Work instructions: Scan the listing below for "東京都清瀬市の介護", then report every line that has it.

Records shown:
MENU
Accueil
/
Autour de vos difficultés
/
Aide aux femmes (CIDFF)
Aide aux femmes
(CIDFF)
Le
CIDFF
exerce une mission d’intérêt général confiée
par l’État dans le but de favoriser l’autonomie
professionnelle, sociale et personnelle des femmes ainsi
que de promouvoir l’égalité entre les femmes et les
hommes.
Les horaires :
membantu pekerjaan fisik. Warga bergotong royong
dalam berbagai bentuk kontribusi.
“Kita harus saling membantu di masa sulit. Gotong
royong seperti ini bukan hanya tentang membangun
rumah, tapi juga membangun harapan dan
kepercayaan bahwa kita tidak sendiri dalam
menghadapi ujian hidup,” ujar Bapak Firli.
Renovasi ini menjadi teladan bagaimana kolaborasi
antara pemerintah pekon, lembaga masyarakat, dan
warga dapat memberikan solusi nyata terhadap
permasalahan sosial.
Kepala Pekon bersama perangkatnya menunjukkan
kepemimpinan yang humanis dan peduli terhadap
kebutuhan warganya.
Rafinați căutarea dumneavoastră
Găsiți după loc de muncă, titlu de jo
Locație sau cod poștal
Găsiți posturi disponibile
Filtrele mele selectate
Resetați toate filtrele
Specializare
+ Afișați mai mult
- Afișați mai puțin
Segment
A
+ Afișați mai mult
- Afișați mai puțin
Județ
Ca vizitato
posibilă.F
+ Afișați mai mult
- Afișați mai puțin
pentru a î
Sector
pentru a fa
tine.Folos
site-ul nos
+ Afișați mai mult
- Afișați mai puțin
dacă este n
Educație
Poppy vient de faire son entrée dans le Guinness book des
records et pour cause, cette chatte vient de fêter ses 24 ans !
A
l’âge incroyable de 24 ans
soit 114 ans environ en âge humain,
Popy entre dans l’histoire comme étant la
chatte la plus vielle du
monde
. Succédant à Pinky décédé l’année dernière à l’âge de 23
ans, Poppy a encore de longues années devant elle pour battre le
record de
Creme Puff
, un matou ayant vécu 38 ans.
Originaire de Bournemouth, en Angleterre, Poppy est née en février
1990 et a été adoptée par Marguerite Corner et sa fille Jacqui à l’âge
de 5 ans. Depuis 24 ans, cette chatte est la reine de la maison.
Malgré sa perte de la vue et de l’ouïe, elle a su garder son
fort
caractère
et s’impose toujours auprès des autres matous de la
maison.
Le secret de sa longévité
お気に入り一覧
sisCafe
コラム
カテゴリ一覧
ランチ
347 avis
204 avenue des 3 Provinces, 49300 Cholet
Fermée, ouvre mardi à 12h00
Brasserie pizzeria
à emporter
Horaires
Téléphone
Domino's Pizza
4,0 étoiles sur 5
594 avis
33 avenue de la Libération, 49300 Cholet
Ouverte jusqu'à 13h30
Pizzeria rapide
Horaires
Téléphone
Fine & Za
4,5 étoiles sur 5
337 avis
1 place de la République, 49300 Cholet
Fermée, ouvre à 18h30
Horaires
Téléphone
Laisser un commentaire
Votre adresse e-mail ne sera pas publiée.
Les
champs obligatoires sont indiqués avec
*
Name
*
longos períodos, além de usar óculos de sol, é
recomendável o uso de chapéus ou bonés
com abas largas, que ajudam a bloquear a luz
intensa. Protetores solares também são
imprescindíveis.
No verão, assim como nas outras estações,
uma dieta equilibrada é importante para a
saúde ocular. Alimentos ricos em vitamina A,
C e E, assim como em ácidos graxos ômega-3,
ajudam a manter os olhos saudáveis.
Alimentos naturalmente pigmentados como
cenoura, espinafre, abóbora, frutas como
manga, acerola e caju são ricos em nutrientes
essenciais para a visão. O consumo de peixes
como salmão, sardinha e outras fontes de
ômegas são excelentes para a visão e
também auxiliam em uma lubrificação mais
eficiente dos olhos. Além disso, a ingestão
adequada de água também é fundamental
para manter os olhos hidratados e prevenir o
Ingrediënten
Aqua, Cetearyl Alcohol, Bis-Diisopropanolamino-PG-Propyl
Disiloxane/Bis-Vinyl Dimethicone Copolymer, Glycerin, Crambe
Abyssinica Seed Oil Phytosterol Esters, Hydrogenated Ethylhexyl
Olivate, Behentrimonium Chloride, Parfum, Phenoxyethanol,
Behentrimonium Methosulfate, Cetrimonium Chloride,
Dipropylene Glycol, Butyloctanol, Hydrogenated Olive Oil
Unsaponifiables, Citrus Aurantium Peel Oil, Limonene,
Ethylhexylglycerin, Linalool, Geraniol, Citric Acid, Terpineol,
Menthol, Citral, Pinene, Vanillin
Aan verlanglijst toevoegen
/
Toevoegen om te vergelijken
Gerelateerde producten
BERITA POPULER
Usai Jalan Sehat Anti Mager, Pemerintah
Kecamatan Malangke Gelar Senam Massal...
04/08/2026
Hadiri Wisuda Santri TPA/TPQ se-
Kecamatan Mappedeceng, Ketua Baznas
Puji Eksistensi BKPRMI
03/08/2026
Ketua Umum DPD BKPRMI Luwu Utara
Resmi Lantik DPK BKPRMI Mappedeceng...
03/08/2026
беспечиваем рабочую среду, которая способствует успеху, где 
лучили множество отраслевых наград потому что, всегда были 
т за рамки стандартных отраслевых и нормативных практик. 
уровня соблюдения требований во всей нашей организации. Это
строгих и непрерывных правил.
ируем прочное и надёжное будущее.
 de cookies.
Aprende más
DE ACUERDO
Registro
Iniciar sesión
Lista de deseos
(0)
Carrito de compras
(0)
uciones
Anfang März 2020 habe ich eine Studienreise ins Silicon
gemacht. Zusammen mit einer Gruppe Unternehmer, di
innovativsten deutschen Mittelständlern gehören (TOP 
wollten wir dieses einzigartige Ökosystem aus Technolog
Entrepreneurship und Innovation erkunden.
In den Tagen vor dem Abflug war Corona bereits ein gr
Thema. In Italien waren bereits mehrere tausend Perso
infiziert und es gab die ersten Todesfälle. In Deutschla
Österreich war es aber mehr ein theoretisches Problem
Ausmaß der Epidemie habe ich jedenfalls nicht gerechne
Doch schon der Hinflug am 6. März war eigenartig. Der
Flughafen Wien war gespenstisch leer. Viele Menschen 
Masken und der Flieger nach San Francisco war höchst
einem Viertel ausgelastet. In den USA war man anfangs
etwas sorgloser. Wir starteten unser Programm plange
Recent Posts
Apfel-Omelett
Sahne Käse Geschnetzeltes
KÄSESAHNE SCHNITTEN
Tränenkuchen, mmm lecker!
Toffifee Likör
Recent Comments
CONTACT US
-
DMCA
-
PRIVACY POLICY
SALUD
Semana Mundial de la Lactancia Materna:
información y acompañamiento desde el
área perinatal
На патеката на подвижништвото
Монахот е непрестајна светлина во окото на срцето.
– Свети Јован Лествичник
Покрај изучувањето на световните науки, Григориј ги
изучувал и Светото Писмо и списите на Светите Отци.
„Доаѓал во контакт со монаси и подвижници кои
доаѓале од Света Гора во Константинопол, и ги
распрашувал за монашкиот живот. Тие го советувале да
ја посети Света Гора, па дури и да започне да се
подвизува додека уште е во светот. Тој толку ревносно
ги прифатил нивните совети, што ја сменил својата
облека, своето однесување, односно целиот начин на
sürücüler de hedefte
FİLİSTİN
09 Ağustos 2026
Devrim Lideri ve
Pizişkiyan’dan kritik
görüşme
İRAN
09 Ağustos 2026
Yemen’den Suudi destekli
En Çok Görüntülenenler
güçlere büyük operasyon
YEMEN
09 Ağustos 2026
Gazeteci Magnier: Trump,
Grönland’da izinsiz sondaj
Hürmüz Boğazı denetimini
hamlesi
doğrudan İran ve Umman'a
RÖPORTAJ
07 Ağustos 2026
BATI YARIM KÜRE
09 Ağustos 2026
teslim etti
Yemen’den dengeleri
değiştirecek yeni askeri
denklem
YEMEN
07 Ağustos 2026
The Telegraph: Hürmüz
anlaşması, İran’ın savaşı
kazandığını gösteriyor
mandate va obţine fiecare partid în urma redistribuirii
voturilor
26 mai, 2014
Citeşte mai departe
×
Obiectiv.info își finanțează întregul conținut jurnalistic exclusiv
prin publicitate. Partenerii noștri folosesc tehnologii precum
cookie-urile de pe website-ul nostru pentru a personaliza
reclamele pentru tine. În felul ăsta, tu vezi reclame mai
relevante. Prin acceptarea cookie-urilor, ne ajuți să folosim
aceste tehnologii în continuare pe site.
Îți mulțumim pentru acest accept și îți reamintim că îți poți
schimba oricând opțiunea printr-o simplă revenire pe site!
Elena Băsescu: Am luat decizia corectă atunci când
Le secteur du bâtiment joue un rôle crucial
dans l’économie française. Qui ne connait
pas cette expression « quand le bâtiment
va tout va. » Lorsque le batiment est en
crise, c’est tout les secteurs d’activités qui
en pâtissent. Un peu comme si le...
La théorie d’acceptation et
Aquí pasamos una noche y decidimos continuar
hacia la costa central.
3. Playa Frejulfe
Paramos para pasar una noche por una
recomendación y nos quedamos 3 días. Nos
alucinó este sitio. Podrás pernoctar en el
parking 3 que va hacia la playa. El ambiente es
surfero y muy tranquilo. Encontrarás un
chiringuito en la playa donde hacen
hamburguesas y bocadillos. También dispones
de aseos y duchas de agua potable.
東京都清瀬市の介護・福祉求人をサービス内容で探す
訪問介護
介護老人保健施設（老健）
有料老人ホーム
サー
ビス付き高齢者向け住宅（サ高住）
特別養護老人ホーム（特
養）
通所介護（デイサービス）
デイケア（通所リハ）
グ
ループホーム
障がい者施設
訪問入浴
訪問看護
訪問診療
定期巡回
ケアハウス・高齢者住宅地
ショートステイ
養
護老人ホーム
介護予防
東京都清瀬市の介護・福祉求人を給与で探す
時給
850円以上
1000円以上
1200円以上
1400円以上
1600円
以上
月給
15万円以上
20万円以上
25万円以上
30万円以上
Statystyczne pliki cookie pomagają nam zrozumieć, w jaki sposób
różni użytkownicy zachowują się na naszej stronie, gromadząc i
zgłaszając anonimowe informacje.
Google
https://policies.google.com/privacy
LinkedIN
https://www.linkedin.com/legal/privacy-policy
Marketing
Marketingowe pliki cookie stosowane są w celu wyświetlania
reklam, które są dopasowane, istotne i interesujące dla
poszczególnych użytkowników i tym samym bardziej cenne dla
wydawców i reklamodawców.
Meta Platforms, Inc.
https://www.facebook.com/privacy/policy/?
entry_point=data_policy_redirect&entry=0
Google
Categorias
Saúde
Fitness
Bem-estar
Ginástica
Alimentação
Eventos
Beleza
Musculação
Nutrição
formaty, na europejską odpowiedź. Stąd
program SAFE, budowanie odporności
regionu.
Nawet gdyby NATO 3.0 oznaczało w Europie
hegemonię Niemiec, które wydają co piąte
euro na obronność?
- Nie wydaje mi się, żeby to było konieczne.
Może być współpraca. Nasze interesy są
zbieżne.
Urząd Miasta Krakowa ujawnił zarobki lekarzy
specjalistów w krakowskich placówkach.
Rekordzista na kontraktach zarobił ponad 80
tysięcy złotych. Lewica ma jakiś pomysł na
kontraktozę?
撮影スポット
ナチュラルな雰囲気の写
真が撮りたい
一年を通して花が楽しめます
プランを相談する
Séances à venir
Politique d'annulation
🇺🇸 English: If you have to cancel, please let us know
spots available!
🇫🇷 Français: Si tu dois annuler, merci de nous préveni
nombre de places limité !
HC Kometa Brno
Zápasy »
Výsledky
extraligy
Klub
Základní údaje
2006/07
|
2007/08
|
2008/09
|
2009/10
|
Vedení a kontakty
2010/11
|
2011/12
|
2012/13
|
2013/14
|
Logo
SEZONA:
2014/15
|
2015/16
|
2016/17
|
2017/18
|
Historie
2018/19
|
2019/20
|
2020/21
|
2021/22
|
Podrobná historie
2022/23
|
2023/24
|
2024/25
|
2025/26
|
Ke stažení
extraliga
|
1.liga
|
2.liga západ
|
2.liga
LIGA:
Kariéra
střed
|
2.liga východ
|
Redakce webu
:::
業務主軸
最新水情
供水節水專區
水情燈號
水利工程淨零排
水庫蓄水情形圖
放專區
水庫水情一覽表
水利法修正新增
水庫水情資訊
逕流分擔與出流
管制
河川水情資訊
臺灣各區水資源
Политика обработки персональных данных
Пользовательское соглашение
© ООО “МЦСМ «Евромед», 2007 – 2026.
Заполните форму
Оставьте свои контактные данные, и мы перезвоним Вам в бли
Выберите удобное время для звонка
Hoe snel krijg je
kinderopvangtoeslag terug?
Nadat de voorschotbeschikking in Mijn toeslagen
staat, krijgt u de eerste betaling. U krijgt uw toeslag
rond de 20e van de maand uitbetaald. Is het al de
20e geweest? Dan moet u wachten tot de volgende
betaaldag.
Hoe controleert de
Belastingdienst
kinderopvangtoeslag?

Answer for the task:
東京都清瀬市の介護・福祉求人をサービス内容で探す
東京都清瀬市の介護・福祉求人を給与で探す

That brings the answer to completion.